Regulatory pause and leadership transition
According to a ThisDay repport, sources quoted by Argus linked the delay in issuing permits to leadership changes at the NMDPRA after the exit of its former chief executive, Farouk Ahmed, in December.
The transition reportedly slowed internal decision-making at the authority during the early weeks of the year.
Traditionally, import permits are issued on a quarterly basis and remain valid for three months.
Issuing licences midway into the first quarter has raised questions among market participants about how the existing framework will be applied and whether approvals will be prorated.
Lower crude intake at Dangote Refinery
Market pressure has also intensified following a drop in crude deliveries to the Dangote Refinery. .
Receipts reportedly fell to around 250,000 barrels per day in January, down from roughly 350,000 barrels per day in December, the lowest level in about 16 months.
The decline points to lower run rates at the refinery’s crude distillation unit and increases the likelihood of refined product shortfalls.
Earlier reports indicated maintenance activities on key processing units, including the residue fluid catalytic cracking unit that produces petrol.
Although petrol demand eased during the Christmas and early January holidays, traders say tighter local supply and rising refinery asking prices have renewed interest in imported cargoes.
Rising prices rekindle import interest
Petrol asking prices climbed by about 14 per cent to N799 per litre by late January, after falling to around N699 per litre in December. The rebound has made imported fuel more competitive in recent trading sessions.
Market participants believe new import permits would allow marketers to supplement domestic supply while regulators continue to prioritise local refining. However, increased imports could dilute Dangote Refinery’s growing dominance in the downstream market.
Dangote warns of higher pump prices
Amid the shifting landscape, the Dangote Refinery has warned that petrol pump prices could approach N1,000 per litre if marketers increasingly rely on coastal transportation rather than gantry loading for fuel evacuation.
In a statement, the refinery said coastal logistics can add about N75 per litre to petrol costs due to port charges, maritime levies and vessel-related expenses.
With Nigeria’s daily consumption estimated at 50 million litres of petrol and 14 million litres of diesel, the extra cost could translate into an annual burden of roughly N1.75 trillion if passed on to consumers.
The company stressed that gantry loading remains the most cost-efficient option and that marketers are free to choose their preferred evacuation method.
It cautioned, however, that widespread reliance on coastal shipping would undermine recent price relief achieved through domestic refining.
Dangote reaffirms expansion and Vision 2030
Despite near-term challenges, Dangote Industries Limited has reiterated its commitment to its Vision 2030 growth strategy.

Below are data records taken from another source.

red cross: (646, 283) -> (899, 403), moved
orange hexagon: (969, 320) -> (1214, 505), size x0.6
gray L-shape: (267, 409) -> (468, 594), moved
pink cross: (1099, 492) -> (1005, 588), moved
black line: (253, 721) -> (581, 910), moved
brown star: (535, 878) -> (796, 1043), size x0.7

The conglomerate is set to lead exhibitors at the 15th Gateway International Trade Fair in Ogun State, themed “Promoting Business through Partnership.”

Source: UGC
Group Chief Branding and Communication Officer, Anthony Chiejina, said the strategy targets $100 billion in revenue by 2030 and focuses on expanding capacity across energy, manufacturing and agriculture.
Planned projects include increasing refinery capacity to 1.4 million barrels per day, expanding fertiliser output to 12 million metric tonnes annually and growing cement capacity to 90 million tonnes.

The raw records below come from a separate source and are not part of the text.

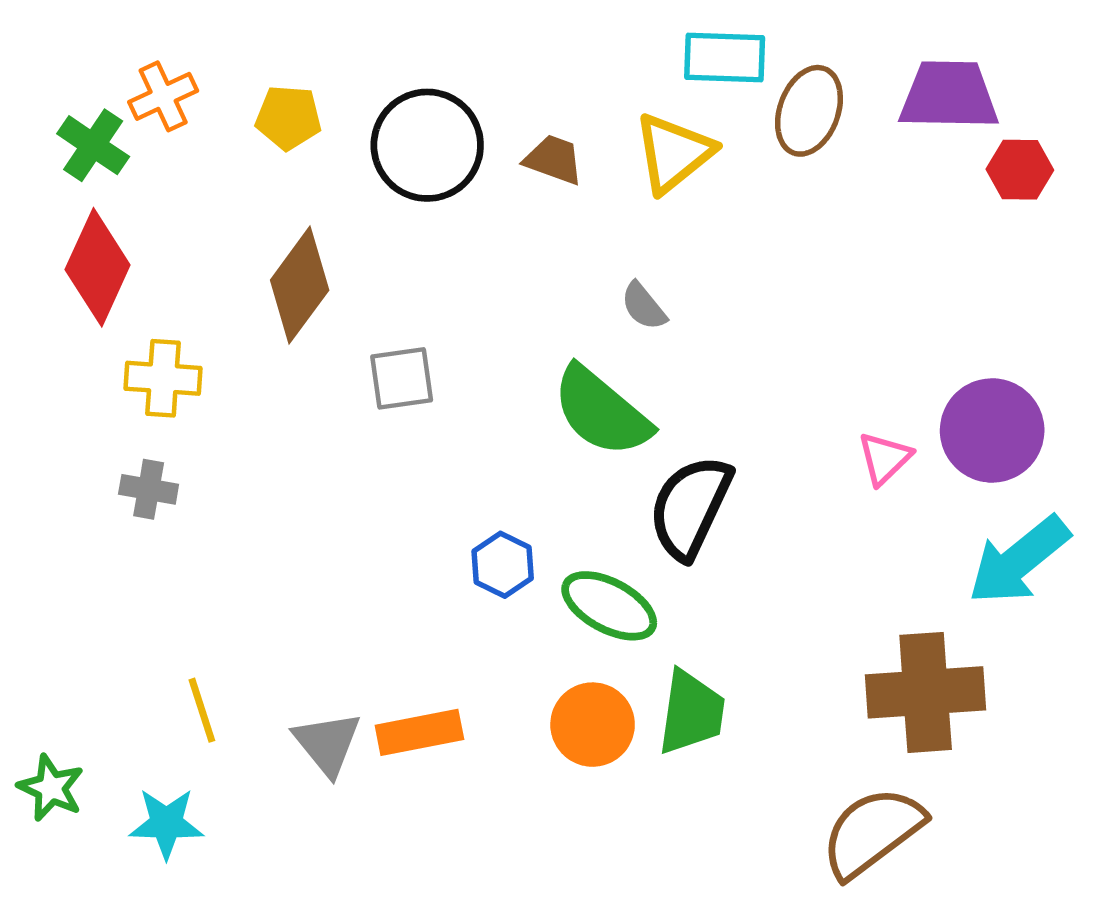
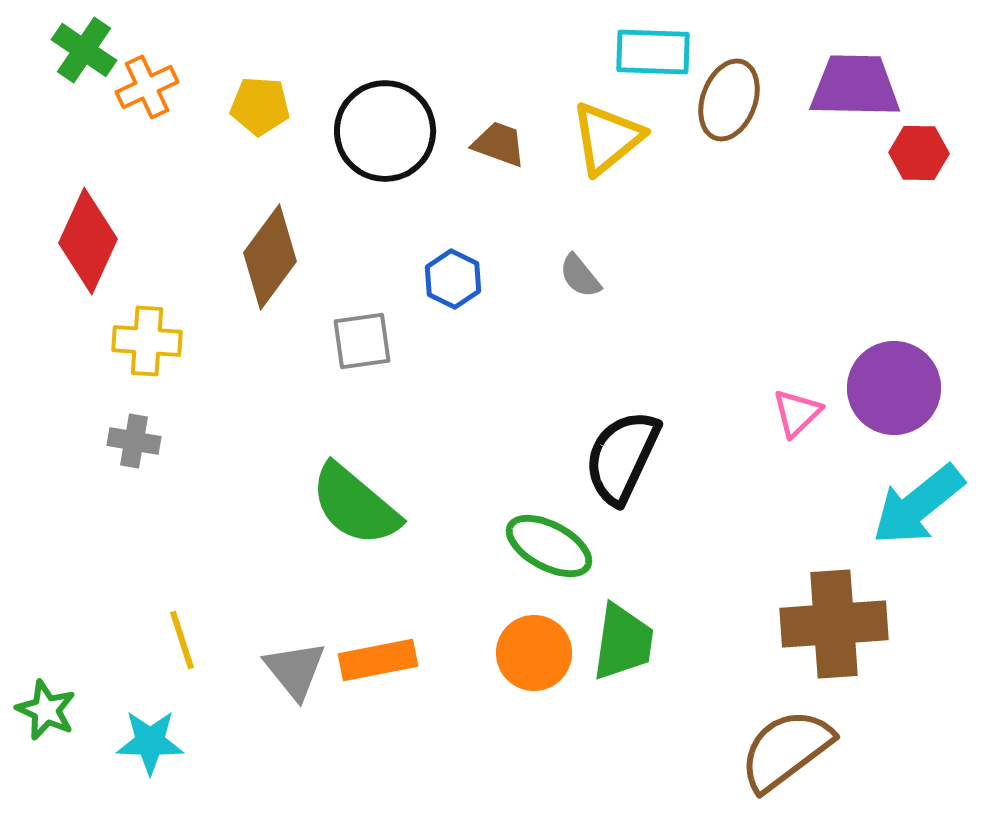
green cross: (93, 145) -> (84, 50), moved
green semicircle: (601, 412) -> (355, 505), moved
blue hexagon: (503, 565) -> (453, 279), moved

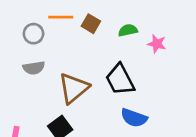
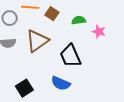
brown triangle: (74, 88) -> (37, 41), moved
blue semicircle: (134, 118) -> (61, 83), moved

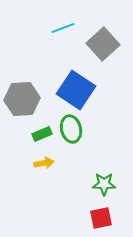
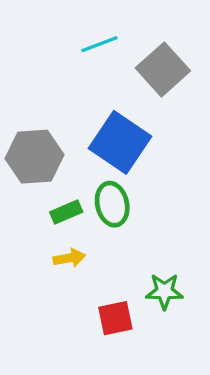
red square: (101, 218) -> (115, 318), moved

Dangote Group also plans to deepen investments in agriculture, including six large-scale rice mills across northern states, as part of efforts to boost food security and reduce import dependence.

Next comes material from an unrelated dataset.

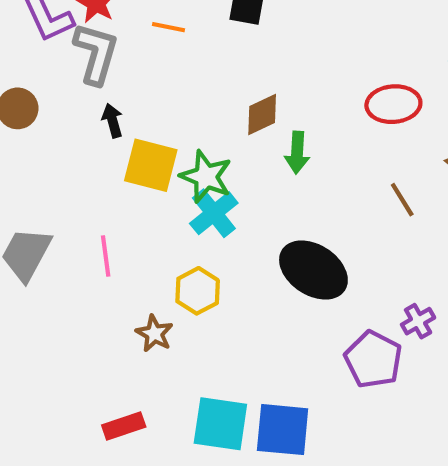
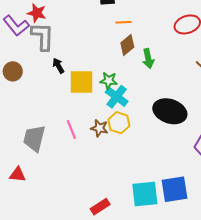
orange line: (168, 27) -> (124, 22), moved
green star: (206, 177) -> (109, 81), size x0.7
yellow hexagon: (198, 291) -> (119, 123), moved
brown star: (154, 333) -> (99, 128), moved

Dangote reduces petrol pump price at filling stations
Legit.ng earlier reported that the Dangote Refinery said local refining has helped reduce petrol prices at filling stations across Nigeria, with the current rate now at N839 per litre.
The company noted that, while this is an increase from the previous N739 per litre announced in December 2025, it still marks a huge drop from the N1,250 per litre Nigerians once paid.
The company, in a statement released on X on Thursday, February 5, said petrol pricing reflects its commitment to improving domestic fuel supply and making petrol more affordable for consumers.